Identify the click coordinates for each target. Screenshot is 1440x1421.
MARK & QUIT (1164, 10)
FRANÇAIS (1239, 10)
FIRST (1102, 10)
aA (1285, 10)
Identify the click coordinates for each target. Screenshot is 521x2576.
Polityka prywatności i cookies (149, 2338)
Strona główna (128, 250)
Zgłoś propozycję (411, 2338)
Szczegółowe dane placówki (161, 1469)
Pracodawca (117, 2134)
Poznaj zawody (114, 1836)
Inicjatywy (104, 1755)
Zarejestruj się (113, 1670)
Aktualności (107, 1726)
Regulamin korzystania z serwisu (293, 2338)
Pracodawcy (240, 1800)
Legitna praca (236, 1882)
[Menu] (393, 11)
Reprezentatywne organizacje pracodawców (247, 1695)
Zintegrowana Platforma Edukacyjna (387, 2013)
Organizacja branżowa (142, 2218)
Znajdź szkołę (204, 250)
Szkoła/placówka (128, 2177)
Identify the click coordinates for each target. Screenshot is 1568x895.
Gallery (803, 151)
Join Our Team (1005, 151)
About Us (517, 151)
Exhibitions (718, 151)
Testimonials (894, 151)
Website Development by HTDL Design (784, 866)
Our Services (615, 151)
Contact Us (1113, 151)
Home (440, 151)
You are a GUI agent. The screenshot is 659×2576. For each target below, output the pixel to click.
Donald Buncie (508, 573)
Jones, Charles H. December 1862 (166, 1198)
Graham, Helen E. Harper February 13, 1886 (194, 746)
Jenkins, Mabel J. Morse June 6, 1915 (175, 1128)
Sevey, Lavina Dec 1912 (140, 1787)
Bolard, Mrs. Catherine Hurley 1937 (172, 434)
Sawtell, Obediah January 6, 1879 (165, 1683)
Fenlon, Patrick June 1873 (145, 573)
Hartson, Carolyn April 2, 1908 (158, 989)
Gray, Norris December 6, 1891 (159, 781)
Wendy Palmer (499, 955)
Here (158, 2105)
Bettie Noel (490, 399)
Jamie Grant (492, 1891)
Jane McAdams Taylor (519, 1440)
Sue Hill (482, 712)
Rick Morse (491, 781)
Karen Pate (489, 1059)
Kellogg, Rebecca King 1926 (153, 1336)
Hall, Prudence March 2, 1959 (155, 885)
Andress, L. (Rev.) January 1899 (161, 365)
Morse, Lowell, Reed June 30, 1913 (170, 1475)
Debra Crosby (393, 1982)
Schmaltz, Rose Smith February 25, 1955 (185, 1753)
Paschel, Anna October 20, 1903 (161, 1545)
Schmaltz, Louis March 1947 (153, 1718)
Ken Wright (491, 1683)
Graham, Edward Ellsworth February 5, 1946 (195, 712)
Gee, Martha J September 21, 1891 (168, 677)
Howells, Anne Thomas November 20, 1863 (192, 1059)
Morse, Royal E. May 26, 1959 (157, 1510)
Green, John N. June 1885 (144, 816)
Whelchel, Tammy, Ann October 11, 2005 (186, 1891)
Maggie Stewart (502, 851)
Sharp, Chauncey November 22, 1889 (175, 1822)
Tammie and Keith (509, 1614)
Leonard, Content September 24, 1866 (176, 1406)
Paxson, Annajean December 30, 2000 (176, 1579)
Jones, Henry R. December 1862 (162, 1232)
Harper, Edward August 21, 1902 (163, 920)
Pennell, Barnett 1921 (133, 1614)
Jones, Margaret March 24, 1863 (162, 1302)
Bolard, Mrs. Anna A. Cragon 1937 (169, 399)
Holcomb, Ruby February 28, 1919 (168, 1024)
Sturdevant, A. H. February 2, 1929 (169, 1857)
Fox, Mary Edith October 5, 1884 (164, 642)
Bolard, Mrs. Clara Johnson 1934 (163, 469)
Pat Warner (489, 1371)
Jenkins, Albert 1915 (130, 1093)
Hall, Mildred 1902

-----

◆ What the task asks
Only the lines above from the one with "Polityka prywatności i cookies (149, 2338)" through the one with "Bolard, Mrs. Catherine Hurley 1937 (172, 434)" should be duplicated, character for character.

◆ Answer for this exercise
Polityka prywatności i cookies (149, 2338)
Strona główna (128, 250)
Zgłoś propozycję (411, 2338)
Szczegółowe dane placówki (161, 1469)
Pracodawca (117, 2134)
Poznaj zawody (114, 1836)
Inicjatywy (104, 1755)
Zarejestruj się (113, 1670)
Aktualności (107, 1726)
Regulamin korzystania z serwisu (293, 2338)
Pracodawcy (240, 1800)
Legitna praca (236, 1882)
[Menu] (393, 11)
Reprezentatywne organizacje pracodawców (247, 1695)
Zintegrowana Platforma Edukacyjna (387, 2013)
Organizacja branżowa (142, 2218)
Znajdź szkołę (204, 250)
Szkoła/placówka (128, 2177)
Identify the click coordinates for each target. Screenshot is 1568x895.
Gallery (803, 151)
Join Our Team (1005, 151)
About Us (517, 151)
Exhibitions (718, 151)
Testimonials (894, 151)
Website Development by HTDL Design (784, 866)
Our Services (615, 151)
Contact Us (1113, 151)
Home (440, 151)
You are a GUI agent. The screenshot is 659×2576. For each target below, output the pixel to click.
Donald Buncie (508, 573)
Jones, Charles H. December 1862 (166, 1198)
Graham, Helen E. Harper February 13, 1886 (194, 746)
Jenkins, Mabel J. Morse June 6, 1915 (175, 1128)
Sevey, Lavina Dec 1912 (140, 1787)
Bolard, Mrs. Catherine Hurley 1937 (172, 434)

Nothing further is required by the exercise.